Velora looked down, slowly pressing a hand against her chest. The pain had dulled to a whisper beneath her skin, but something else took its place—an ache she couldn't quite name. Her fingers lingered over the scar as though trying to understand the woman who had woken up in this new world. Her heartbeat pulsed steadily beneath her touch, an unfamiliar rhythm that no longer belonged to someone else's command.

A thousand thoughts rippled through her mind like scattered stardust. She remembered the restraints, the silence of being under Sable's control, the cold clarity of orders given without mercy. And yet now, this silence felt different—open, breathable, hers.

She glanced toward Tienerra and Rhyx, then let her gaze drift to the ceiling. The lights didn't seem so harsh now. "I… I don't know," she said finally, her voice quieter but honest. It trembled faintly, as if the truth surprised her as much as anyone.

Tienerra tilted her head. "What do you mean, 'you don't know'? You can do anything now. You're not Sable's weapon anymore."

Velora's crimson eyes met hers. "I know. But for years, every thought, every step I took was his. I was trained to vanish, to kill, to obey. And now, with no orders to follow… I feel hollow. Like a blade that forgot it was ever forged for something."

She looked at the ceiling, eyes unfocused, her expression distant yet open. "I haven't made a choice that was mine since I was a child. Now that I can… I don't know where to begin. Freedom doesn't feel like a destination. It feels like falling. And for the first time… I'm not afraid of the drop.""

Rhyx stepped forward, his voice gentler than usual. "Take your time. Figure it out. The galaxy's still here. You've got a chance to decide who you want to be."

Tienerra crossed her arms, mock-serious. "I should dump you off and fly away, but… I guess I feel a little responsible. Also, you owe me for the ship… and his station."

Velora blinked, incredulous. "You're joking… right? Right?"

Tienerra didn't look back at first—just lifted one clawed hand and waved lazily behind her. Rhyx smirked over his shoulder, clearly enjoying her disbelief.

They both drifted toward the exit with the casual momentum only zero-G could provide, silhouettes framed by the soft glow of medbay lighting.

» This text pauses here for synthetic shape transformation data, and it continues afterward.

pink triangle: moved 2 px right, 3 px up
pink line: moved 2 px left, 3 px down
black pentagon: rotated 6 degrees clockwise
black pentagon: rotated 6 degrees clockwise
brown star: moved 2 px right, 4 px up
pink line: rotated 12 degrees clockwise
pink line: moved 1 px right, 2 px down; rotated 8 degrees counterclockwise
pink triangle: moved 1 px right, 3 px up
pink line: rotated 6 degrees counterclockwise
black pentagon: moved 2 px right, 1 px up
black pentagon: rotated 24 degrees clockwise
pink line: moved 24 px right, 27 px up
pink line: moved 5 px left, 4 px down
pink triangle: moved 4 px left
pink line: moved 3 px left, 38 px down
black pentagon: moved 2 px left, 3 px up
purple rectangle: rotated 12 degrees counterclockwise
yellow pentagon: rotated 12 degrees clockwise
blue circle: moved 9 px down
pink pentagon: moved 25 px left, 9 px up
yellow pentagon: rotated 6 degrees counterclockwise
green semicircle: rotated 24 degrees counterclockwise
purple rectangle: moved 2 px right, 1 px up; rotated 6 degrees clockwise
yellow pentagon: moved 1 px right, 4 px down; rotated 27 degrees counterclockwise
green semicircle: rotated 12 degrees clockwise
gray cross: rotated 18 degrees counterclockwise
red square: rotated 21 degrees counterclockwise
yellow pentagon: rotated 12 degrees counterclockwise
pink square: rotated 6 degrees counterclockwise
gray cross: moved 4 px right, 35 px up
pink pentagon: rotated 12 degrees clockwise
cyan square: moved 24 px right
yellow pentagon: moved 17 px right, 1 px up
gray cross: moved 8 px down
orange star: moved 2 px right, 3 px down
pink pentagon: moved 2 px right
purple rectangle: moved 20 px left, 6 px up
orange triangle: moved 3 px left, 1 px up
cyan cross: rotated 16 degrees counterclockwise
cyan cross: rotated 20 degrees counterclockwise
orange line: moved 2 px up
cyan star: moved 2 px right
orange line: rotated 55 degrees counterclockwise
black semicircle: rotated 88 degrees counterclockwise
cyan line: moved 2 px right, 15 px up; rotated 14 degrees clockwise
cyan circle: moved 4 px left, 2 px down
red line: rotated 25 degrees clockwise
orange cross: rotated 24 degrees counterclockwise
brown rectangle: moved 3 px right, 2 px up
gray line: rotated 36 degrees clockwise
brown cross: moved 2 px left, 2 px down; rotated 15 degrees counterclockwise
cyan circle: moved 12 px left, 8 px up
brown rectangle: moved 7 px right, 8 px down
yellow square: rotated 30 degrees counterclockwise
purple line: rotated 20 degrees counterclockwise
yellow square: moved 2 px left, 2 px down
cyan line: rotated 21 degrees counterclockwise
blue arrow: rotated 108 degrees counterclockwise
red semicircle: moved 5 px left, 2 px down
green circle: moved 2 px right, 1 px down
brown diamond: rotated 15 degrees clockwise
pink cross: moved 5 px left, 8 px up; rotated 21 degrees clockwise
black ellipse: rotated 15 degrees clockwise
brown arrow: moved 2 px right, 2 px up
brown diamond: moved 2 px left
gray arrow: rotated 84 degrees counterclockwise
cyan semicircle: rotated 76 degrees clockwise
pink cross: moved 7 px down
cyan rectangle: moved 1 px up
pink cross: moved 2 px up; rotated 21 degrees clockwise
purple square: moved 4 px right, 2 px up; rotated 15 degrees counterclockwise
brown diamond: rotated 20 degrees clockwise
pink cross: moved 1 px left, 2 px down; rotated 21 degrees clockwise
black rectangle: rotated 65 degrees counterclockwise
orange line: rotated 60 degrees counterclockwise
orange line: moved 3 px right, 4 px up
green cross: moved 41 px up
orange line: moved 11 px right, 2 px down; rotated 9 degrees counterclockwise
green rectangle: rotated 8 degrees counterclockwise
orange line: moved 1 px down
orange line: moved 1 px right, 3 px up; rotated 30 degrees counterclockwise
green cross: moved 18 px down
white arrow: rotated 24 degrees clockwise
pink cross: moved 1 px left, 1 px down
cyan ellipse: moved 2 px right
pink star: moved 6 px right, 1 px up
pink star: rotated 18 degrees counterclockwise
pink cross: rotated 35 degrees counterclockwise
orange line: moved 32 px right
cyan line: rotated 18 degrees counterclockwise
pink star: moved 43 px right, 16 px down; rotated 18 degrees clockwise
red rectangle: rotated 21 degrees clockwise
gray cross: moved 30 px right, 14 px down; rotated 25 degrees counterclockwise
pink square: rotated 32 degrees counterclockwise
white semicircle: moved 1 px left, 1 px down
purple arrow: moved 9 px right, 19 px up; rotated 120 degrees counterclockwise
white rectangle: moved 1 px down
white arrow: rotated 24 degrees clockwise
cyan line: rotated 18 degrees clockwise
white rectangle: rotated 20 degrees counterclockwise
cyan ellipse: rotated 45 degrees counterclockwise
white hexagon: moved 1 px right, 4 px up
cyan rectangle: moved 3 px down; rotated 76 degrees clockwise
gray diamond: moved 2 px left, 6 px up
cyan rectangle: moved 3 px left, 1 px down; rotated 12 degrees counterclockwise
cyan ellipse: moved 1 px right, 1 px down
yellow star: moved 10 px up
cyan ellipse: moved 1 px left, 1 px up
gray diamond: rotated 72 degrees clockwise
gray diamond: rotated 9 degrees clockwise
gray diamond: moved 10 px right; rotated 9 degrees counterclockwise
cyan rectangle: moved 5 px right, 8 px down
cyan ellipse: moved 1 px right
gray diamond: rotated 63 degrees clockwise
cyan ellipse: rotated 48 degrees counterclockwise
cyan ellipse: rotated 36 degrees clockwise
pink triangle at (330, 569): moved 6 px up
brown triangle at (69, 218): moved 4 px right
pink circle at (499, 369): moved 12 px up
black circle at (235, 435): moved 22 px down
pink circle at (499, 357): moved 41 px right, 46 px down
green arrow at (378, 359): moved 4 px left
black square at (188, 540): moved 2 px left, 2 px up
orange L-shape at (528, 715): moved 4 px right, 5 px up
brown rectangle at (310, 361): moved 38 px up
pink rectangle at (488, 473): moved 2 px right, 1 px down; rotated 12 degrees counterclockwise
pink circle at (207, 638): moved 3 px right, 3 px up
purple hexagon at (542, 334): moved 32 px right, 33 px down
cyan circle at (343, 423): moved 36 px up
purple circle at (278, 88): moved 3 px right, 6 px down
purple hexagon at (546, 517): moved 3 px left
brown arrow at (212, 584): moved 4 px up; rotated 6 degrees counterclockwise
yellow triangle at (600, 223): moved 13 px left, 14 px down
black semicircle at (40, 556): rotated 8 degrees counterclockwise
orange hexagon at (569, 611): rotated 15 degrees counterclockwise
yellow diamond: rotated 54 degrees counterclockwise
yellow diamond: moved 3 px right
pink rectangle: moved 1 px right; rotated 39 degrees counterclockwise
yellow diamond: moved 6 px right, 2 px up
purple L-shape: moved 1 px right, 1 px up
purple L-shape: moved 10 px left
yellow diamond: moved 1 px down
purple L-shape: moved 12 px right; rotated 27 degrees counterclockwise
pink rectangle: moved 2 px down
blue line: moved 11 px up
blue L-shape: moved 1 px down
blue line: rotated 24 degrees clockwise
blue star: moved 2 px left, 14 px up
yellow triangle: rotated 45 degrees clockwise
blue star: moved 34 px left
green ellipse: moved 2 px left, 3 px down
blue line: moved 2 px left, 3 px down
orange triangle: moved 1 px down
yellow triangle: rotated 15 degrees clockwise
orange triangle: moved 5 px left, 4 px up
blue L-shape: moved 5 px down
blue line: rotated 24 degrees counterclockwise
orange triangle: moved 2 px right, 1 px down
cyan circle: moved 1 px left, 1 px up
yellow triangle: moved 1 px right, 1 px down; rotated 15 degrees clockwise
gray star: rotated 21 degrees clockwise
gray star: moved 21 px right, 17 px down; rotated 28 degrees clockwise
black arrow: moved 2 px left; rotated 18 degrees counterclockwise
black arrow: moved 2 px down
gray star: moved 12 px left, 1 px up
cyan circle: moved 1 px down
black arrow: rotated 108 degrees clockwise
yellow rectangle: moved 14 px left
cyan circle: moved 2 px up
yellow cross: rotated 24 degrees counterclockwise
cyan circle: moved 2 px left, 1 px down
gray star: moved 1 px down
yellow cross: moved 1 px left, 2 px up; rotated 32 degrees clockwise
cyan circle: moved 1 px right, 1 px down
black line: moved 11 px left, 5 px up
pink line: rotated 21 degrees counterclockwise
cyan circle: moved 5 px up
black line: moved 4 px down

Velora huffed, tail flicking against the restraints. "Guys? …Seriously? I almost died! I cried! I laughed! I reflected! And now I owe you money?!"

Tienerra chuckled under her breath as the door hissed closed behind them.

Left alone, Velora stared at the ceiling, a reluctant smile creeping back. For the first time, she wasn't looking at the future with fear—but with curiosity.